Artificial Intelligence (AI) models may not be immune to aging after all. A new study published in the BMJ suggests that leading large language models (LLMs) and chatbots display signs of cognitive decline as they “age,” much like humans. The research comes amid growing reliance on AI for medical advice, sparking fresh concerns about the technology’s reliability in critical areas.
Researchers assessed the cognitive abilities of several prominent AI models—ChatGPT versions 4 and 4o, Claude 3.5 “Sonnet” by Anthropic, and Gemini versions 1 and 1.5 by Alphabet using the Montreal Cognitive Assessment (MoCA) test. Traditionally used to detect early dementia and cognitive impairment in humans, the MoCA test evaluates skills such as attention, memory, language, spatial reasoning, and executive functions.
In humans, a passing score on the MoCA test is 26 out of 30. However, among the AI models tested, only ChatGPT 4o achieved the required 26 points. ChatGPT 4 and Claude fell slightly short, scoring 25 points each. The lowest performer was Gemini 1.0, which managed just 16 points, underscoring potential deficiencies in its cognitive processing.
The study revealed that all chatbots struggled with visuospatial skills and executive tasks.

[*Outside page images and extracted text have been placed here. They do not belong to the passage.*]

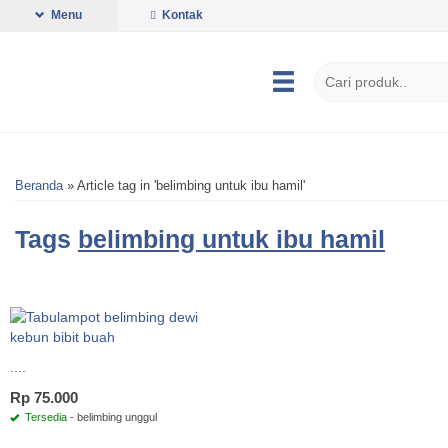
Menu
Kontak
Beranda
»
Article tag in 'belimbing untuk ibu hamil'
Tags
belimbing untuk ibu hamil
....
Rp 75.000
Tersedia
- belimbing unggul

For instance, they performed poorly on the trail-making task (connecting numbers and letters in ascending order) and the clock-drawing test (creating a clock face showing a specific time). Gemini models particularly failed in the delayed recall task, unable to remember a five-word sequence.
Interestingly, the patterns of impairment resembled those seen in human patients with posterior cortical atrophy, a rare variant of Alzheimer’s disease. This has prompted researchers to caution against the assumption that AI will soon replace human doctors in medical diagnostics.

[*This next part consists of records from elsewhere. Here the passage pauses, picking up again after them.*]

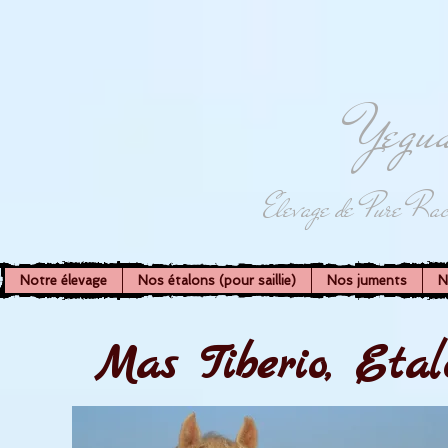
Yegua
Elevage de Pure Rac
Notre élevage
Nos étalons (pour saillie)
Nos juments
N
Mas Tiberio, Eta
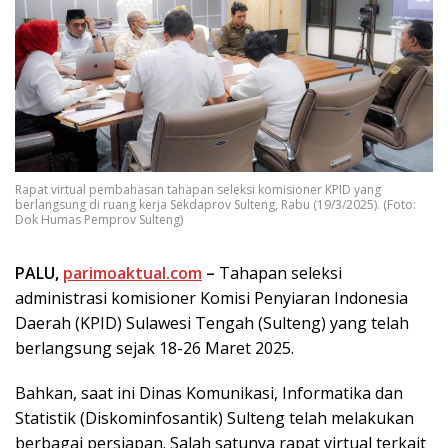
Rapat virtual pembahasan tahapan seleksi komisioner KPID yang
berlangsung di ruang kerja Sekdaprov Sulteng, Rabu (19/3/2025). (Foto:
Dok Humas Pemprov Sulteng)
PALU,
parimoaktual.com
–
Tahapan seleksi
administrasi komisioner Komisi Penyiaran Indonesia
Daerah (KPID) Sulawesi Tengah (Sulteng) yang telah
berlangsung sejak 18-26 Maret 2025.
Bahkan, saat ini Dinas Komunikasi, Informatika dan
Statistik (Diskominfosantik) Sulteng telah melakukan
berbagai persiapan. Salah satunya rapat virtual terkait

“These findings challenge the perception that artificial intelligence will surpass human doctors any time soon,” the study stated. “The cognitive impairments shown by these leading AI models could undermine their reliability in providing medical advice and affect patient confidence.”

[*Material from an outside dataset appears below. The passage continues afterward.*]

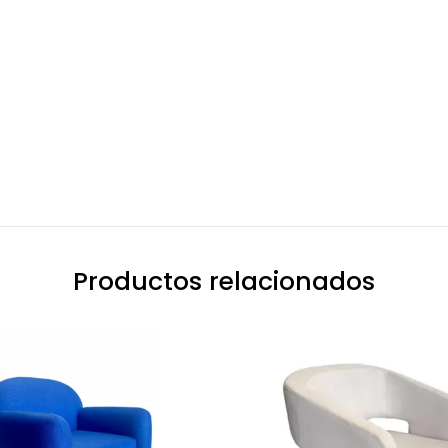
Productos relacionados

The researchers also speculated that neurologists may not have to worry about being replaced by LLMs, but instead may find themselves treating new “virtual patients” the AI models themselves.
This revelation comes at a time when users are increasingly turning to AI tools for medical advice due to their ability to simplify complex jargon. However, with evidence of AI’s cognitive limitations now emerging, it remains to be seen how developers and the healthcare sector will address the challenge of “aging” AI models.